__What you will do__: In the records that follow, find each line containing "Wurundjeri" and copy it.

Record excerpts below:

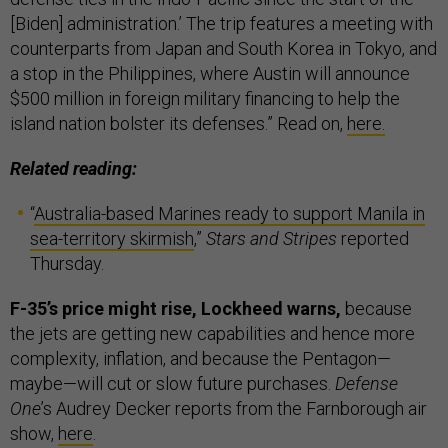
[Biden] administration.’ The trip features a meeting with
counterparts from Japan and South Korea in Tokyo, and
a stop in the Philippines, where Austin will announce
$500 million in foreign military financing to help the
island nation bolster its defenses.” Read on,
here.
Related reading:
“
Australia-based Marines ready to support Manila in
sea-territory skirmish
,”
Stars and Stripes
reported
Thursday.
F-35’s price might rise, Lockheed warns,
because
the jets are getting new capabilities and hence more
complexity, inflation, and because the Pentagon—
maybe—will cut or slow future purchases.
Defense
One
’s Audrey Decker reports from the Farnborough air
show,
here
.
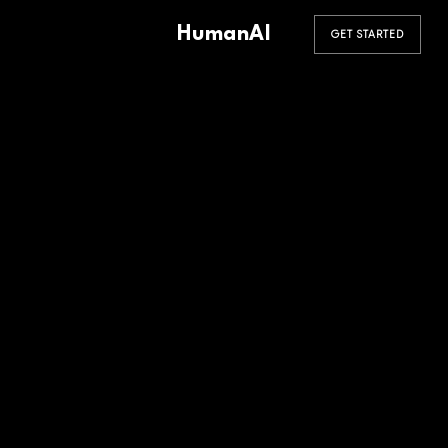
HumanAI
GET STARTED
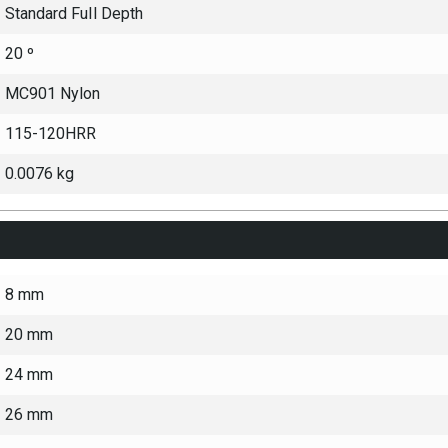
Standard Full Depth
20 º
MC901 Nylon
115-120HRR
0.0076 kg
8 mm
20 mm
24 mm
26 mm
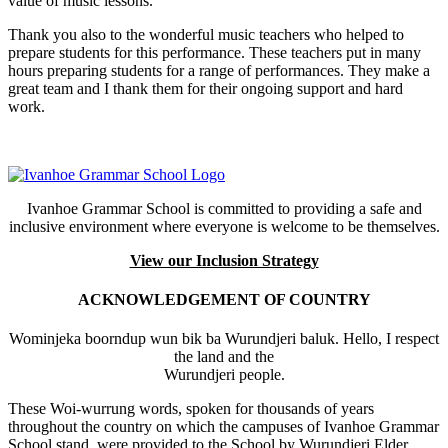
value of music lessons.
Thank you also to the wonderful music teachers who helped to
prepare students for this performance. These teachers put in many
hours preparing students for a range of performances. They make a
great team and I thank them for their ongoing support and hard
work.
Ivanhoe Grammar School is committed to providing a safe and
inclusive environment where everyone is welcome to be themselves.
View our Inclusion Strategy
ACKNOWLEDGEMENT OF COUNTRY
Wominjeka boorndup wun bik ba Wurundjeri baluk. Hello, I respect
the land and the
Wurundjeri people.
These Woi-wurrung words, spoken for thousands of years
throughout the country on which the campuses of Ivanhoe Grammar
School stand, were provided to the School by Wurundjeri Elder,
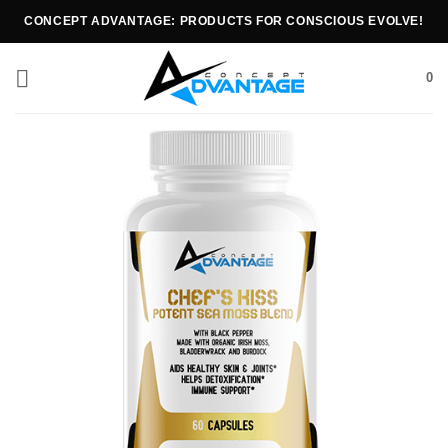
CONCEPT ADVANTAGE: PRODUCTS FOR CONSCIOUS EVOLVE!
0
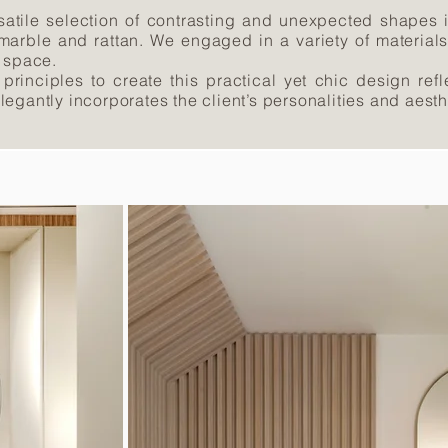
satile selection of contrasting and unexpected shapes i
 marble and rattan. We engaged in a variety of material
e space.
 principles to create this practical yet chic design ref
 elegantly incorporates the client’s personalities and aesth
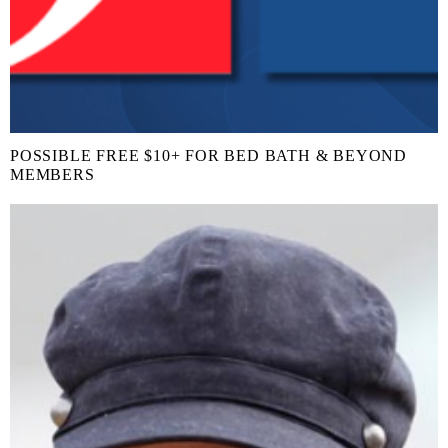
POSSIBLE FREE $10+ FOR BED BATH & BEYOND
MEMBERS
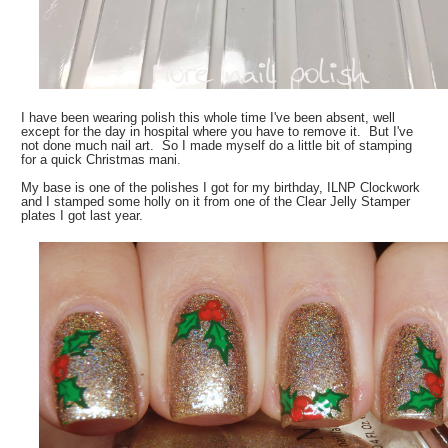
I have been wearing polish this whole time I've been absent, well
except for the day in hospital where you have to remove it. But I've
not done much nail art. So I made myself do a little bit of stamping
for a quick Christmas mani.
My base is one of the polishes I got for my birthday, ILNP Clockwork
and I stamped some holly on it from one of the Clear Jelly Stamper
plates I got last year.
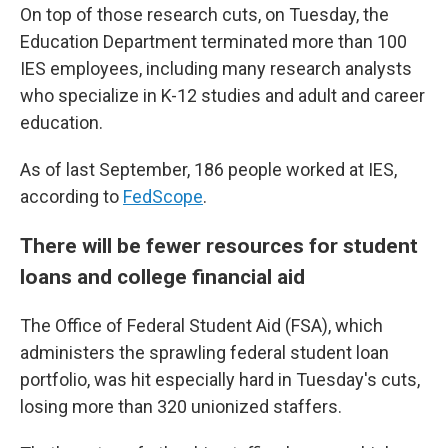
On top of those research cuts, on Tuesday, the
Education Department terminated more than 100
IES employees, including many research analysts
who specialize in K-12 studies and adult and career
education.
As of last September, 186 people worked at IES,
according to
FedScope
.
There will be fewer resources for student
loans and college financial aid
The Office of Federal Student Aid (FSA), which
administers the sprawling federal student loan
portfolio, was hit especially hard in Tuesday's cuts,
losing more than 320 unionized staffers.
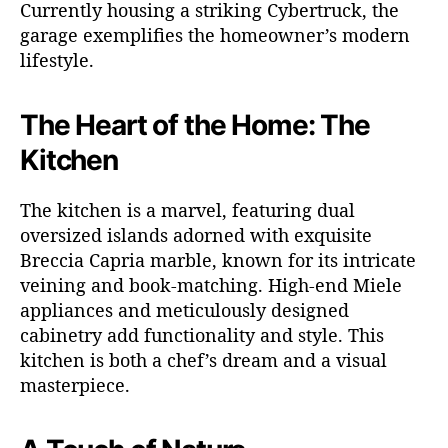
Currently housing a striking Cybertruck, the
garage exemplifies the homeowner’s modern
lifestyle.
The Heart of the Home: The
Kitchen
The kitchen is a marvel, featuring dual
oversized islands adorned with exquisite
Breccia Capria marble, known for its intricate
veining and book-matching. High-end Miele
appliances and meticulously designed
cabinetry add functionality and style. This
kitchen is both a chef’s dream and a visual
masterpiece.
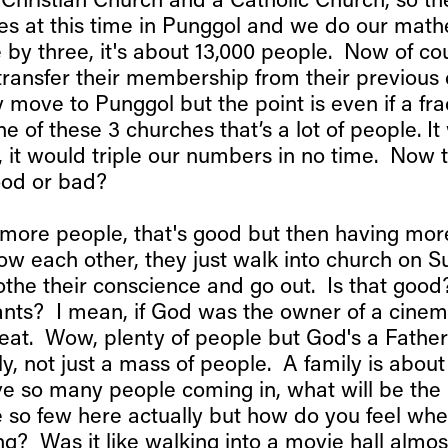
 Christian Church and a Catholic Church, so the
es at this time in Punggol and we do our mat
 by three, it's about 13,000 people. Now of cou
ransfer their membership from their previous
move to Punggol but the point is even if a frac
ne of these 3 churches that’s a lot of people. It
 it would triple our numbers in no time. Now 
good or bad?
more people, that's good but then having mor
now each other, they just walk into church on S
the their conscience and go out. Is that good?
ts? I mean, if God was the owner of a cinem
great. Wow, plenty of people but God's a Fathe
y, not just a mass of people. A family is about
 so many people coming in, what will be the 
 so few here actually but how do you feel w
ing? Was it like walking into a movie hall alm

End of Record excerpts.

__Written reply__:
Wominjeka boorndup wun bik ba Wurundjeri baluk. Hello, I respect
Wurundjeri people.
School stand, were provided to the School by Wurundjeri Elder,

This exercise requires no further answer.